We can proceed with a first test pass by opening the index.html page in multiple browser windows and by clicking on the button on each of them to verify that messages are broadcasted across clients. When done, we can proceed by adding the SQL Server backplane using the following steps:

  1. We first need to add the Microsoft.AspNet.SignalR.SqlServer NuGet package to enable support for the SQL Server backplane.
  2. We then go back to the Startup class code, where we first add a using Microsoft.AspNet.SignalR; directive and then the following call just before invoking the MapSignalR() method:
        string connectionString = "[connection string]";
        GlobalHost.DependencyResolver.UseSqlServerSqlServer(connectionString);

    This code is pretty simple: the UseSqlServerSqlServer() method starts the backplane, and we just have to provide the necessary connection string to have access to the database we created earlier.

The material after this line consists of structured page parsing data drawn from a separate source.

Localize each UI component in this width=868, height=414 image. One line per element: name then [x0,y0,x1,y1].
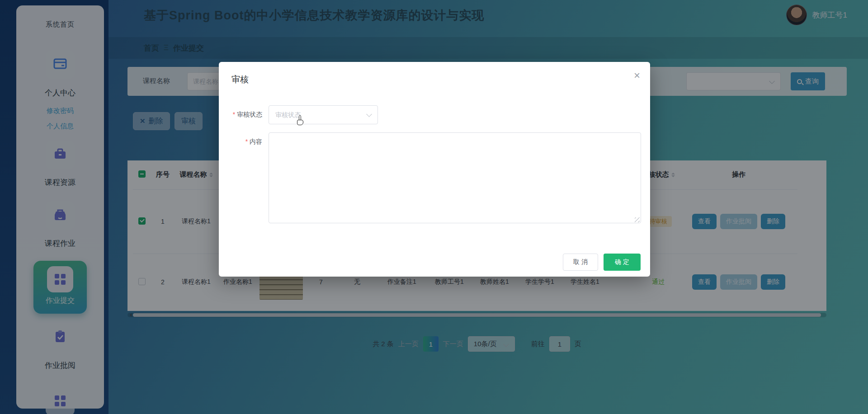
audit-status-label: 审核状态 [219,111,262,119]
content-textarea[interactable] [269,132,641,223]
close-icon[interactable]: × [634,70,640,81]
modal-title: 审核 [231,74,249,85]
content-label: 内容 [219,138,262,146]
cancel-button[interactable]: 取 消 [563,254,598,271]
audit-modal: 审核 × 审核状态 审核状态 内容 取 消 确 定 [219,62,650,277]
chevron-down-icon [366,111,372,117]
confirm-button[interactable]: 确 定 [604,254,641,271]
cursor-pointer [297,115,305,126]
audit-status-select[interactable]: 审核状态 [269,105,378,124]
app-window: 系统首页 个人中心 修改密码 个人信息 课程资源 课程作业 作业提交 [0,0,868,414]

We are ready to perform a new test on the application by launching it again from Visual Studio in multiple browser windows, and we should not notice any difference from the behavior we observed earlier, with the messages correctly broadcasted across all the clients. You can double-check that the backplane is effectively in place by inspecting the content of the tables in its database.

We can then perform a further test to clearly observe how the backplane works across multiple servers. We open a new command-line window, and from there we launch an instance of IIS Express pointing at our application:

"%programfiles%IIS Expressiisexpress.exe" /path:[path] /port:[port]

As we did in the previous recipe, we are starting a new web server instance that will publish our application: the [path] argument must be the absolute path to the folder of our application, and the [port] value must be a free IP port. When the new IIS Express instance is started, we can open a new browser window pointing at the port we just specified, and a new copy of our test page will be loaded. Regardless of being on a different web server instance, any message sent from here will reach the other windows we opened earlier, and vice versa, thanks to the SQL Server backplane.